The present application relates to aircraft power generation systems, and specifically to synchronous machine starter/generators.
It is common in the aerospace industry to use a three phase synchronous machine to generate electrical power in an aircraft and to use the same three phase synchronous machine to provide a motive force for starting a turbine engine. In order for the synchronous machine to provide a motive force to a turbine engine, three phase power is provided to the synchronous machine from a three phase starter generator through a set of phase connections. The three phase power causes the synchronous machine's rotor to begin turning. The rotor is mechanically connected to a turbine engine such that when the rotor begins turning, the turbine is forced to turn as well. Once the turbine engine has started and is in a state where it can operate independent of the synchronous machine, the synchronous machine switches to a “generate mode” where a DC exciter field driver provides two DC phases with a switching voltage in order to generate an excitation field current needed for the synchronous machine to generate three phase power. In generate mode, the rotation of the turbine engine causes the synchronous machine to rotate, which in turn causes the synchronous machine to generate electrical energy according to known techniques.

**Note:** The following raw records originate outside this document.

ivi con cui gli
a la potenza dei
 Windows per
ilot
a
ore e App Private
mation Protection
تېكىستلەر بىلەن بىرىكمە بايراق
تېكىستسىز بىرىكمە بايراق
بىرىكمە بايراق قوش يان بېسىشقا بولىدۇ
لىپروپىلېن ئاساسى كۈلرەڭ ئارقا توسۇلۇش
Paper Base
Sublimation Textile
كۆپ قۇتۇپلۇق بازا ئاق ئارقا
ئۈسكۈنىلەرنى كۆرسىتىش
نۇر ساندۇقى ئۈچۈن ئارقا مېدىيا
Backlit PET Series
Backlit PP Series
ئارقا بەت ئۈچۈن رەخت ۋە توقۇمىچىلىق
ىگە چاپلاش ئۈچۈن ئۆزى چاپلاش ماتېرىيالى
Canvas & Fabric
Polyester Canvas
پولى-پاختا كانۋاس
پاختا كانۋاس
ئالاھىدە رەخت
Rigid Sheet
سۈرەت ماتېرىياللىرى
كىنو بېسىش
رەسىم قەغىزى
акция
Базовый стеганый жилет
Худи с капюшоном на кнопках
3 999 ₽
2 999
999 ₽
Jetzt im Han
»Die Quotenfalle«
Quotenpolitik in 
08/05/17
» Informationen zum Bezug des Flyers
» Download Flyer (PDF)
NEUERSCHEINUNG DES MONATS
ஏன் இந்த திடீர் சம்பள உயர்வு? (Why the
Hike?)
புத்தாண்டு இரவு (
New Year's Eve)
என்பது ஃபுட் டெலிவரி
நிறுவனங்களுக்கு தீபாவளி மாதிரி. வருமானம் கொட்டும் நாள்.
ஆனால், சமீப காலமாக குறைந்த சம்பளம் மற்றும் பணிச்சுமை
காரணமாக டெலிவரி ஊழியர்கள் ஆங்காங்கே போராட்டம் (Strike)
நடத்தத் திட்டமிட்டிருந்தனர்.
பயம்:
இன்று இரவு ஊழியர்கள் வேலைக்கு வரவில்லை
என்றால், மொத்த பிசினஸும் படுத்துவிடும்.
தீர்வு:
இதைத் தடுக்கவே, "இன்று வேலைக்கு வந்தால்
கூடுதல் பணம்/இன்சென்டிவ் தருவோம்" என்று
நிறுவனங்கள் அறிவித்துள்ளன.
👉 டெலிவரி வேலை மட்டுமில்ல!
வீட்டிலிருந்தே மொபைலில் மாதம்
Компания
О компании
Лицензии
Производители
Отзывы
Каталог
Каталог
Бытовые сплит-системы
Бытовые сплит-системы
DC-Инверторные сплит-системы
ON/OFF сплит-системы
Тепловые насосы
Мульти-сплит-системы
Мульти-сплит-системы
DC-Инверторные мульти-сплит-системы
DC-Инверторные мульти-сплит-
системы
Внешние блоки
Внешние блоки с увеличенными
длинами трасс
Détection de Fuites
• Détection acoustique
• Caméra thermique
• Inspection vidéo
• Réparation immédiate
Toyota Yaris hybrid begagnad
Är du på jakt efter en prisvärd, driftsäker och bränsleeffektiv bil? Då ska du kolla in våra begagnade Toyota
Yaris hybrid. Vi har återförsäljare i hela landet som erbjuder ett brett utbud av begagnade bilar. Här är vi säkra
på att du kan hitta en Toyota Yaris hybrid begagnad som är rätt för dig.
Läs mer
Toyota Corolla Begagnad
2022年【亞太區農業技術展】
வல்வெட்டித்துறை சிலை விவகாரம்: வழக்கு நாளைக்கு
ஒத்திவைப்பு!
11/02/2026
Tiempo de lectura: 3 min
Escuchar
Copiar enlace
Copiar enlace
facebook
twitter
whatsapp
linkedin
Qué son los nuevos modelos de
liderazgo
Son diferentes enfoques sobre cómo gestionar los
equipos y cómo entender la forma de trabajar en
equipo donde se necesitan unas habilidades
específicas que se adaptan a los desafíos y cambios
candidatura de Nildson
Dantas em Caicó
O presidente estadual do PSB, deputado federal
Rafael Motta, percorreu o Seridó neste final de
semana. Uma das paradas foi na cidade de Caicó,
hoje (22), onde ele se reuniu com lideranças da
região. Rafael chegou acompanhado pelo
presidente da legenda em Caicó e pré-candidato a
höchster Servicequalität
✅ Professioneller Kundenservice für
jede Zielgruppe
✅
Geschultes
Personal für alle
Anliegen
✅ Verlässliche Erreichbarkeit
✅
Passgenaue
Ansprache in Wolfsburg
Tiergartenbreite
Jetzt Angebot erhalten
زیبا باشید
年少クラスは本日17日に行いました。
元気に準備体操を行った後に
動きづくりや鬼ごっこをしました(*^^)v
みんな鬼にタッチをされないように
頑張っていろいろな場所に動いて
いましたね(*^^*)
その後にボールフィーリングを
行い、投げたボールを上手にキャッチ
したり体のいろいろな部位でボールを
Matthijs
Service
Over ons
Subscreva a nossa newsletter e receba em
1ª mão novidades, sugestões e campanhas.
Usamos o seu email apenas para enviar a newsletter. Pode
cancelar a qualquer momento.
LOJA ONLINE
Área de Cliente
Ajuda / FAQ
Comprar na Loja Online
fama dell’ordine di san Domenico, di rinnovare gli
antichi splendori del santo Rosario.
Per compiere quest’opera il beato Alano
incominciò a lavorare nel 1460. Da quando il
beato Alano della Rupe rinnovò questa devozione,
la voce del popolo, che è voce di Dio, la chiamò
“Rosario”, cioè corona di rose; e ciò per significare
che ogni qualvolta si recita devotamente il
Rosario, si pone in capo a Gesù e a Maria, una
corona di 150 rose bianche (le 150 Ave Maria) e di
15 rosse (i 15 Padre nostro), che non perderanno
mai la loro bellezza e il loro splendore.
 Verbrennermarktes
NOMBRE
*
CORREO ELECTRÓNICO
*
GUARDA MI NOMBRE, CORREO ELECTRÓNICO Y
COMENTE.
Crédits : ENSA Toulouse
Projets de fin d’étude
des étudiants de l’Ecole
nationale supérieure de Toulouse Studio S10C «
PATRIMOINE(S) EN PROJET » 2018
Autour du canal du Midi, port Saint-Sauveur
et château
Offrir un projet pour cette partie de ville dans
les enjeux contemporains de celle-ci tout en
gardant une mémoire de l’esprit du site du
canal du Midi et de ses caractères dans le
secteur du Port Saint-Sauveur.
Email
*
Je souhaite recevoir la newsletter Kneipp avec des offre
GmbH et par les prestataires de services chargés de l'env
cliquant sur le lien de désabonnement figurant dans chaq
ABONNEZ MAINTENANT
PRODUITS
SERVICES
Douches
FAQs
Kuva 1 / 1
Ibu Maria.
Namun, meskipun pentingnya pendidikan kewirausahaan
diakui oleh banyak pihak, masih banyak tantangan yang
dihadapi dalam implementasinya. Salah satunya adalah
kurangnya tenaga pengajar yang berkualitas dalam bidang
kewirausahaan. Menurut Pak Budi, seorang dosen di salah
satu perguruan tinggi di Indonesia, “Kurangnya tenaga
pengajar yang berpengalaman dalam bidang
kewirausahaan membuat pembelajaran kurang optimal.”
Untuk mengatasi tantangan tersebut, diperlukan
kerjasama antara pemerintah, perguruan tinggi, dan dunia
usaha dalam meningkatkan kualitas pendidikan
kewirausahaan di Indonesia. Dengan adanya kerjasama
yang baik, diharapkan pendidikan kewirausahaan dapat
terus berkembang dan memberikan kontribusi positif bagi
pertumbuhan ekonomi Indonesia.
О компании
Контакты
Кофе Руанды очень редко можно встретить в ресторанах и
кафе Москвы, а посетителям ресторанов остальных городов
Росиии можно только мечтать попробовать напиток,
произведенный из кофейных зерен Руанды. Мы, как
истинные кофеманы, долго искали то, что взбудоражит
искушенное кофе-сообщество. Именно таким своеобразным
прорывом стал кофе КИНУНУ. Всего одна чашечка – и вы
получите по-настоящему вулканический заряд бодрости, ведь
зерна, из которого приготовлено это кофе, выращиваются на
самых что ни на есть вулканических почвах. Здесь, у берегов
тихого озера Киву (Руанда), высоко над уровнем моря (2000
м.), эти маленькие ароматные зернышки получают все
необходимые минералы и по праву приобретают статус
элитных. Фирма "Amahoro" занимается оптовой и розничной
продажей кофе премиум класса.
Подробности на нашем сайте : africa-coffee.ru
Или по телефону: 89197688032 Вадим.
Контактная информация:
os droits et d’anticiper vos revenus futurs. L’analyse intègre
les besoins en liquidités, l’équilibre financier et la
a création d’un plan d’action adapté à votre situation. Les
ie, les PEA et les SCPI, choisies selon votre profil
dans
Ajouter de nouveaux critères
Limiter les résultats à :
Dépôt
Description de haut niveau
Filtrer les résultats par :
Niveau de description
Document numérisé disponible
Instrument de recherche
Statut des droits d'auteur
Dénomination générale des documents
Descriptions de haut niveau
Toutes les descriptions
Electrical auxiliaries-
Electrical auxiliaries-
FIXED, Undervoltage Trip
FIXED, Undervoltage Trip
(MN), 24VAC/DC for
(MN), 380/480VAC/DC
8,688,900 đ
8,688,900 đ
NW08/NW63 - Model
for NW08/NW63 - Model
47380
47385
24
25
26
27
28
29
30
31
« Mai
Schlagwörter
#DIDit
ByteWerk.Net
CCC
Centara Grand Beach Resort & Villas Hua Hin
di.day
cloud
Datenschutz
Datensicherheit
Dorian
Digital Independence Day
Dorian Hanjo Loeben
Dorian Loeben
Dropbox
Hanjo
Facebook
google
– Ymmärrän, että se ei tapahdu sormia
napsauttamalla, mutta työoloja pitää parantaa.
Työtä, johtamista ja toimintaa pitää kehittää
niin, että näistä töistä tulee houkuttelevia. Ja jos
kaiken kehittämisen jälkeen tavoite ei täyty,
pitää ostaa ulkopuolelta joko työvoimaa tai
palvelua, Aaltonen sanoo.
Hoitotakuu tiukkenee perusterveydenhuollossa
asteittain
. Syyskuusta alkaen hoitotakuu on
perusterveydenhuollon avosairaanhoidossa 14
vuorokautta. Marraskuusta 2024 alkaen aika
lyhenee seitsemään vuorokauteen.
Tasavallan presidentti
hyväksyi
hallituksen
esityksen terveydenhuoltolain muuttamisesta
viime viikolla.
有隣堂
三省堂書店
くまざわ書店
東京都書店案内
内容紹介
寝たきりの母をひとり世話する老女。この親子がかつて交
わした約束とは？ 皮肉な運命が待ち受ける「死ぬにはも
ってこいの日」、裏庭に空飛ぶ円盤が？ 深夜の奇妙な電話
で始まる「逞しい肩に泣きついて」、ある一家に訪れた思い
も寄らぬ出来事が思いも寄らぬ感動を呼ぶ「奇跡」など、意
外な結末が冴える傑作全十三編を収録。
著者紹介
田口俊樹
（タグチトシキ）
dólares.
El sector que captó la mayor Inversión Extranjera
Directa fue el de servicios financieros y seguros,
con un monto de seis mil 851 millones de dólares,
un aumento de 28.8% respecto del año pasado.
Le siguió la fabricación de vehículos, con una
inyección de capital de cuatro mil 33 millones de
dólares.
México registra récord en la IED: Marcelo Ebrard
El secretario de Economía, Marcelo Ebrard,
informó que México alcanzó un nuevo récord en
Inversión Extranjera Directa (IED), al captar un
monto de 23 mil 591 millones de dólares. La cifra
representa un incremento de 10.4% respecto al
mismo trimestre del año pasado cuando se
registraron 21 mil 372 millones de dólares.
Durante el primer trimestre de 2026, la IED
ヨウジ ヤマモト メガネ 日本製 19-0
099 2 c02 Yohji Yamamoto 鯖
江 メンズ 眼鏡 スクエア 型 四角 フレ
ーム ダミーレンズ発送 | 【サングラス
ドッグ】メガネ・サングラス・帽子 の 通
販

In order to reduce weight and components, DC switching voltages are typically transmitted from the exciter field driver to the synchronous machine over two of the phase lines used by the starter generator during the start mode, and the third phase line is deactivated. This configuration results in voltage spikes in the deactivated phase each time the switching DC voltage switches from positive to negative (or vice versa), and can result in a voltage buildup within a generator control unit under certain conditions. Large voltage spikes can lead to breakdown of connectors/wiring and cause arcing. The arcing, in turn, can lead to a shorted rotating diode in the synchronous machine. If a shorted rotating diode condition is caused by other reasons, then in addition to extremely large voltage spikes in deactivated phase, there will be a rapid voltage buildup within the generator control unit.
Currently, methods are known for detecting shorted rotating diode conditions, however the known methods require a long response time. Rapid voltage buildup in the generator control unit can decrease the possible time to respond to a shorted rotating diode condition below the response times of the known methods. No methods are currently known in the art for reducing the rate of voltage buildup within a generator control unit.
The same or similar issues can arise in non-aerospace applications, including land based turbine generators, when an exciter field driver is used in a similar configuration with a synchronous generator.